Mal andersherum gedacht
von Jochen Steffens

Sie wissen, ich bin kein Freund von Verschwörungstheorien. Die meisten sind auch Unsinn. Aber heute werde ich das Logik-Pferd dennoch einmal von hinten aufzäumen und ein wenig „verschwörerisch“ argumentieren:

Ich finde es schon etwas seltsam, dass Irland zurzeit so im Mittelpunkt des Interesses steht. Irland will eigentlich keine Hilfen beantragen und behauptet bis Mitte 2011 finanziert zu sein: Wo ist also das Problem? China will Portugal aus der Krise helfen, also auch hier keine Probleme? Das kann man sicherlich alles diskutieren.  

Vielleicht hilft aber auch ein Rückblick auf den G20-Gipfel. Schon im Vorfeld war klar geworden, dass die USA weiterhin die Geldschleusen offen lassen wollen. Das offizielle Argument der USA lautet: Wenn es den USA gut geht, geht es dem Rest der Welt auch gut. Das stimmt natürlich, aber die Sache hat doch einen Haken: Wenn der Dollar durch die Maßnahmen der Fed weiter abwertet, werten die anderen Währungen auf. Das verschlechtert deren Exportchancen. Und hier reagieren gerade exportorientierte Länder natürlich mit Ablehnung.

Starker Euro gleich Belastung für die PIIGS

Aber das ist nicht alles.

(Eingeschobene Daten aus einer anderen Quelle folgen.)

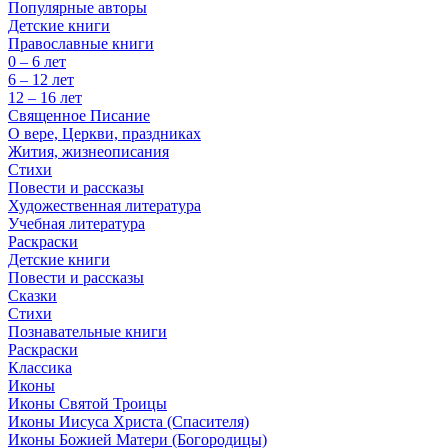
Популярные авторы
Детские книги
Православные книги
0 – 6 лет
6 – 12 лет
12 – 16 лет
Священное Писание
О вере, Церкви, праздниках
Жития, жизнеописания
Стихи
Повести и рассказы
Художественная литература
Учебная литература
Раскраски
Детские книги
Повести и рассказы
Сказки
Стихи
Познавательные книги
Раскраски
Классика
Иконы
Иконы Святой Троицы
Иконы Иисуса Христа (Спасителя)
Иконы Божией Матери (Богородицы)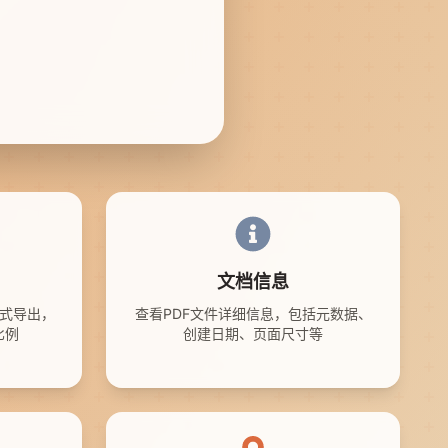
文档信息
种格式导出，
查看PDF文件详细信息，包括元数据、
比例
创建日期、页面尺寸等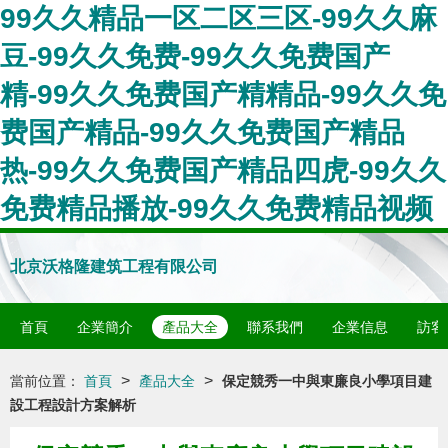
99久久精品一区二区三区-99久久麻
豆-99久久免费-99久久免费国产
精-99久久免费国产精精品-99久久免
费国产精品-99久久免费国产精品
热-99久久免费国产精品四虎-99久久
免费精品播放-99久久免费精品视频
北京沃格隆建筑工程有限公司
首頁
企業簡介
產品大全
聯系我們
企業信息
訪客
>
>
當前位置：
首頁
產品大全
保定競秀一中與東廉良小學項目建
設工程設計方案解析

Der Euro ist in den letzten Wochen und Monaten stark angestiegen. Gerade die sowieso schon angeschlagenen PIIGS-Länder werden diesen Anstieg direkt zu spüren bekommen. Und das ist ein Problem. Die EU kann einfach keinen steigenden Euro gebrauchen. Doch was ist zu tun?

Gut, man versucht es mit Gesprächen. Doch der G20-Gipfel hat offenbar keine Lösung gebracht. Und plötzlich spielt die EU wieder die „Problemkarte“. Und siehe da, es funktioniert. Kaum werden die Probleme Irlands mit medialer Macht unters Volk gebracht, sackt der Euro massiv ein. Die EU, die PIIGS-Staaten und allen voran natürlich Deutschland sagen: Danke!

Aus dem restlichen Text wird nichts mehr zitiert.